Mais la hausse des taux, vous le savez bien, vous l'avez répété ces jours-ci plusieurs fois sur votre antenne, je vous ai entendu Monsieur Rochebin, la hausse des taux est en cours et donc accumuler les dizaines de milliards de dettes sur le dos de ceux qui les paieront, c'est-à-dire les plus jeunes, c'est immoral, c'est inacceptable, c'est condamnable de toutes les manières, on n'imagine pas des parents et des grands parents qui se feraient payer par des chèques, par leurs enfants ou leurs petits-enfants, leurs retraites, leurs ressources. Personne ne peut imaginer ça. C'est ce que nous faisons tout le temps et le crève-cœur pour moi, c'est qu'on n'a pas réussi à le faire entendre.

Aidez-nous à comprendre pourquoi ça s'est mal passé pour l'instant. On verra la suite, On verra la motion de censure et on va en reparler. Mais pour bien décortiquer ce qui s'est produit, vous êtes non seulement un acteur, mais un témoin. Lorsque vous étiez dans ces réunions cruciales auprès d'autres responsables de la majorité ou auprès du président de la République, quand la décision a été prise d'aller au 49-3, est ce que c'est vrai d'abord que vous n'étiez pas de cet avis, que vous auriez préféré aller au vote ?

Non. J'aurais préféré, je l'ai beaucoup expliqué, qu'on vote. Mais dans les circonstances où nous étions hier, j'estime qu'il n'y avait pas d'autre choix parce que, en fait, ce sont des petites affaires politiciennes, de politique parlementaire, de couloirs, de discussions. Le gouvernement a cru et la majorité a cru pendant très longtemps, moi, je n’y croyais pas trop, mais la majorité a cru pendant très longtemps qu'elle allait recevoir le soutien d'une partie des oppositions qui allaient apporter leurs suffrages et leur vote pour que la réforme puisse se réaliser. 

Qu'est-ce qui s'est passé par François Bayrou ? On parle d'une des plus grandes réformes emblématiques pour le quinquennat, pour cette génération. Est-ce que le président de la République, est ce que madame Borne ont surestimé la fiabilité de ces LR ? Qu'est-ce qui s'est passé exactement ? Est-ce qu’ils n'étaient pas fiables. Est-ce qu'il ne tenaient pas leurs troupes ? Qu'est ce qui s'est passé ?

Je crois qu'il y a eu dans la majorité, dans l'exécutif, comme une illusion, illusion à laquelle vous savez bien, je n'ai pas participé parce que quand quelqu'un, j'essaie de parler avec respect, y compris de mes adversaires, pour essayer de comprendre ce qui se passe dans leur esprit, quand quelqu'un a été élu dans l'opposition, c'est très difficile qu'il apparaisse comme le sauveteur de la majorité.
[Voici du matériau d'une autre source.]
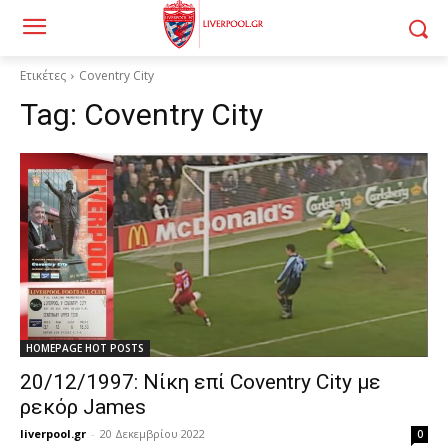
Ετικέτες
Coventry City
Tag:
Coventry City
HOMEPAGE HOT POSTS
20/12/1997: Νίκη επί Coventry City με
ρεκόρ James
liverpool.gr
-
20 Δεκεμβρίου 2022
0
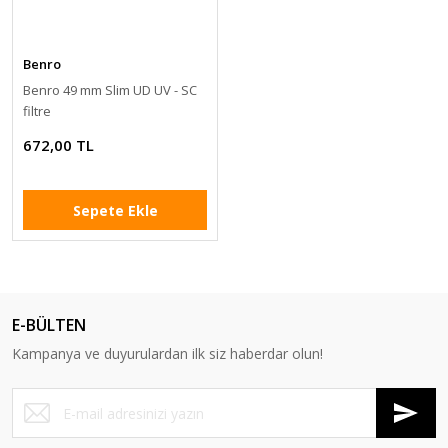
Benro
Benro 49 mm Slim UD UV - SC
filtre
672,00 TL
Sepete Ekle
E-BÜLTEN
Kampanya ve duyurulardan ilk siz haberdar olun!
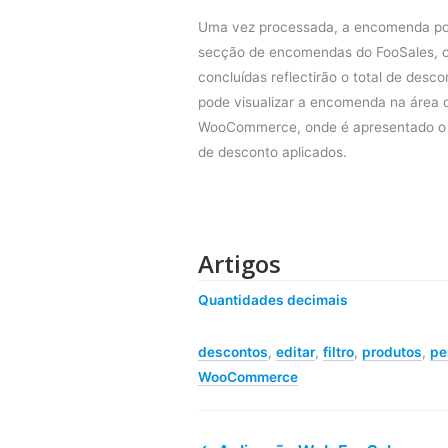
Uma vez processada, a encomenda pod
secção de encomendas do FooSales, 
concluídas reflectirão o total de des
pode visualizar a encomenda na área 
WooCommerce, onde é apresentado o 
de desconto aplicados.
Artigos
Quantidades decimais
descontos
,
editar
,
filtro
,
produtos
,
pe
WooCommerce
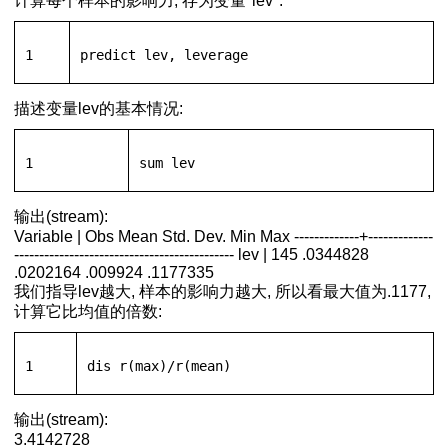
计算每个样本的影响力, 存为变量"lev":
1
predict
 lev, 
leverage
描述变量lev的基本情况:
1
sum
 lev
输出(stream):
Variable | Obs Mean Std. Dev. Min Max -------------+-------------
-------------------------------------------- lev | 145 .0344828
.0202164 .009924 .1177335
我们指导lev越大, 样本的影响力越大, 所以看最大值为.1177,
计算它比均值的倍数:
1
dis
r
(max)/
r
(
mean
)
输出(stream):
3.4142728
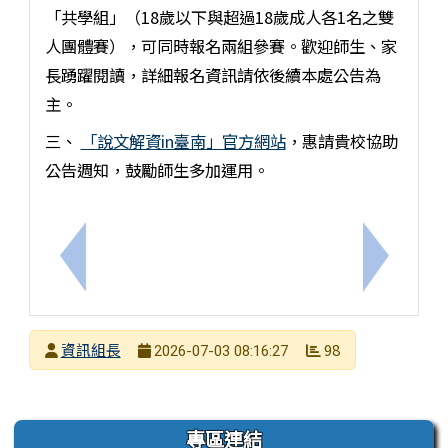
「共學組」（18歲以下與超過18歲成人各1名之雙
人團體賽），可同時報名兩組參賽。歡迎師生、家
長踴躍閱讀，詳細報名資訊請依後續本處公告為
主。
三、
「說文解資in臺南」官方網站
，惠請貴校協助
公告週知，鼓勵師生多加運用。
上一筆：【轉知】國立臺灣師範大學辦理「運算思維
下一筆：
發布者
資訊組長
98
2026-07-03 08:16:27
發布日期
瀏覽次數
左邊區域內容
專區連結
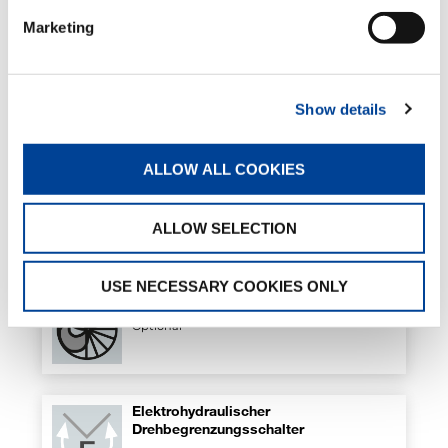
Marketing
Sequenzielle Ausschubsteuerung des
Arms
Show details
Standard
ALLOW ALL COOKIES
Alarmsensor 4 m t
Optional
ALLOW SELECTION
USE NECESSARY COOKIES ONLY
Luft-Öl-Wärmetauscher
Optional
Elektrohydraulischer
Drehbegrenzungsschalter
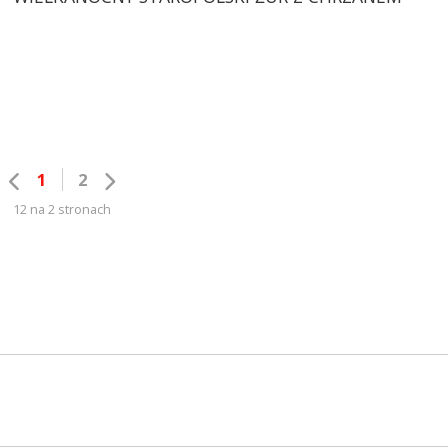
1
2
12 na 2 stronach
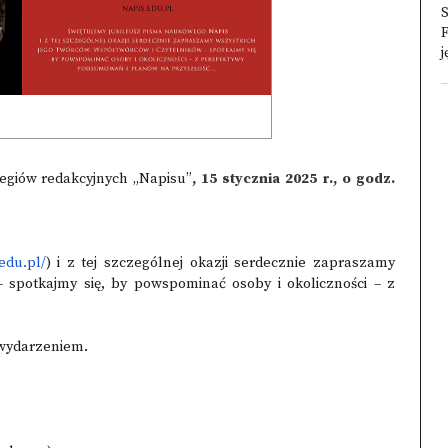
S
F
j
legiów redakcyjnych „Napisu”
, 15 stycznia 2025 r., o godz.
.edu.pl/
) i z tej szczególnej okazji serdecznie zapraszamy
 spotkajmy się, by powspominać osoby i okoliczności – z
 wydarzeniem.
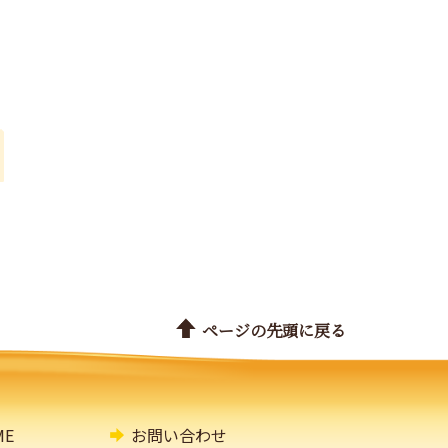
ページの先頭に戻る
E
お問い合わせ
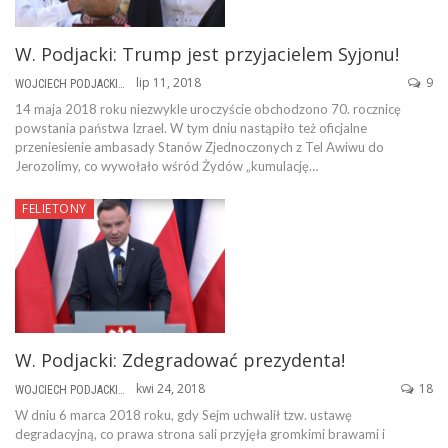
W. Podjacki: Trump jest przyjacielem Syjonu!
lip 11, 2018
9
WOJCIECH PODJACKI
14 maja 2018 roku niezwykle uroczyście obchodzono 70. rocznicę
powstania państwa Izrael. W tym dniu nastąpiło też oficjalne
przeniesienie ambasady Stanów Zjednoczonych z Tel Awiwu do
Jerozolimy, co wywołało wśród Żydów „kumulację…
FELIETONY
W. Podjacki: Zdegradować prezydenta!
kwi 24, 2018
18
WOJCIECH PODJACKI
W dniu 6 marca 2018 roku, gdy Sejm uchwalił tzw. ustawę
degradacyjną, co prawa strona sali przyjęła gromkimi brawami i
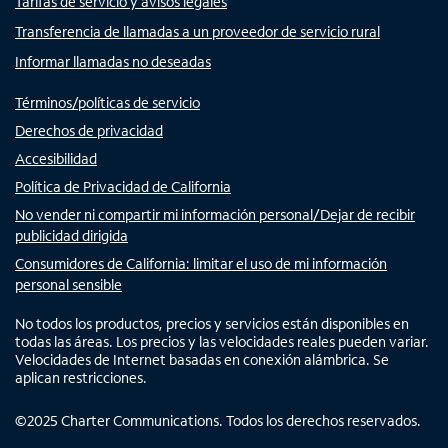
Tarifas de servicio y avisos legales
Transferencia de llamadas a un proveedor de servicio rural
Informar llamadas no deseadas
Términos/políticas de servicio
Derechos de privacidad
Accesibilidad
Política de Privacidad de California
No vender ni compartir mi información personal/Dejar de recibir
publicidad dirigida
Consumidores de California: limitar el uso de mi información
personal sensible
No todos los productos, precios y servicios están disponibles en
todas las áreas. Los precios y las velocidades reales pueden variar.
Velocidades de Internet basadas en conexión alámbrica. Se
aplican restricciones.
©
2025
Charter Communications. Todos los derechos reservados.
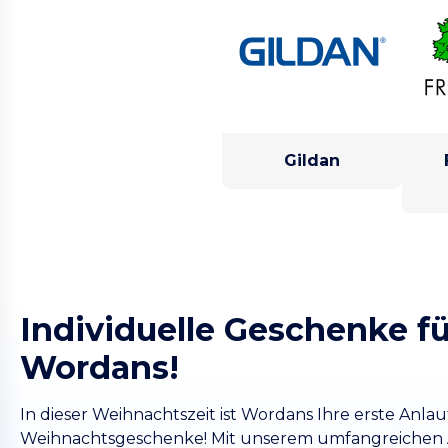
Gildan
Individuelle Geschenke fü
Wordans!
In dieser Weihnachtszeit ist Wordans Ihre erste Anlau
Weihnachtsgeschenke! Mit unserem umfangreichen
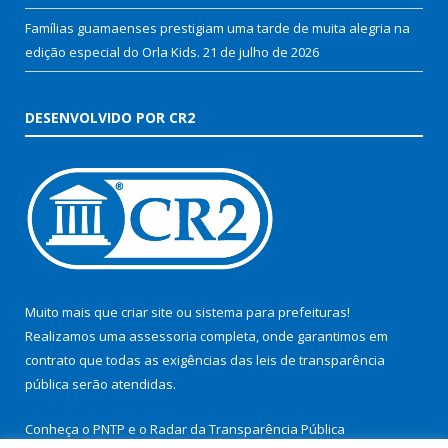
Famílias guamaenses prestigiam uma tarde de muita alegria na
edição especial do Orla Kids.
21 de julho de 2026
DESENVOLVIDO POR CR2
Muito mais que
criar site
ou
sistema para prefeituras
!
Realizamos uma
assessoria
completa, onde garantimos em
contrato que todas as exigências das
leis de transparência
pública
serão atendidas.
Conheça o
PNTP
e o
Radar da Transparência Pública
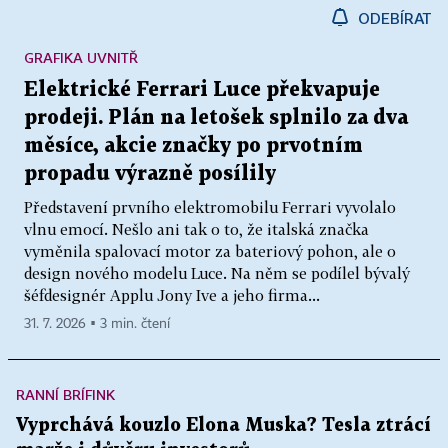
ODEBÍRAT
GRAFIKA UVNITŘ
Elektrické Ferrari Luce překvapuje
prodeji. Plán na letošek splnilo za dva
měsíce, akcie značky po prvotním
propadu výrazně posílily
Představení prvního elektromobilu Ferrari vyvolalo
vlnu emocí. Nešlo ani tak o to, že italská značka
vyměnila spalovací motor za bateriový pohon, ale o
design nového modelu Luce. Na něm se podílel bývalý
šéfdesignér Applu Jony Ive a jeho firma...
31. 7. 2026 ▪ 3 min. čtení
RANNÍ BRÍFINK
Vyprchává kouzlo Elona Muska? Tesla ztrácí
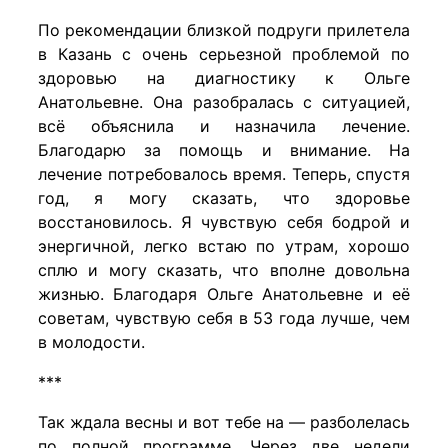
По рекомендации близкой подруги прилетела
в Казань с очень серьезной проблемой по
здоровью на диагностику к Ольге
Анатольевне. Она разобралась с ситуацией,
всё объяснила и назначила лечение.
Благодарю за помощь и внимание. На
лечение потребовалось время. Теперь, спустя
год, я могу сказать, что здоровье
восстановилось. Я чувствую себя бодрой и
энергичной, легко встаю по утрам, хорошо
сплю и могу сказать, что вполне довольна
жизнью. Благодаря Ольге Анатольевне и её
советам, чувствую себя в 53 года лучше, чем
в молодости.
***
Так ждала весны и вот тебе на — разболелась
по полной программе. Через две недели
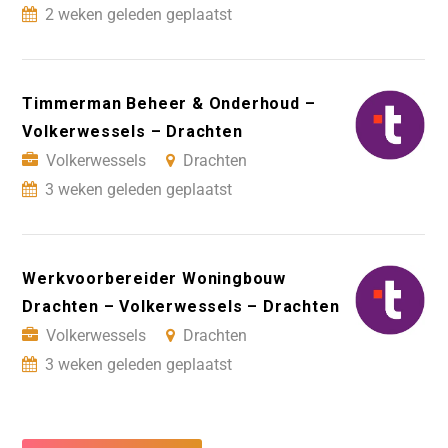
2 weken geleden geplaatst
Timmerman Beheer & Onderhoud –
Volkerwessels – Drachten
Volkerwessels
Drachten
3 weken geleden geplaatst
Werkvoorbereider Woningbouw
Drachten – Volkerwessels – Drachten
Volkerwessels
Drachten
3 weken geleden geplaatst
Je crois que, de bonne foi, un certain nombre étaient prêts à le faire. Mais leur nombre s'est avéré insuffisant pour arriver à un résultat garanti. Et c'est cette découverte qu'au fond, on avait cru à une situation plus favorable, qu'on avait fait croire à une situation plus favorable. Cette découverte du constat chiffré qui a amené à une conclusion et la conclusion est celle-ci : s'il n'y avait pas eu le 49-3 que je défendrai dans une minute, s'il n'y avait pas eu le 49-3 hier soir, jeudi soir, nous nous serions trouvés avec plus de projet de loi de réforme des retraites. Il aurait été battu au vote et plus de gouvernement, puisque le gouvernement était évidemment tout entier tourné vers la réforme des retraites.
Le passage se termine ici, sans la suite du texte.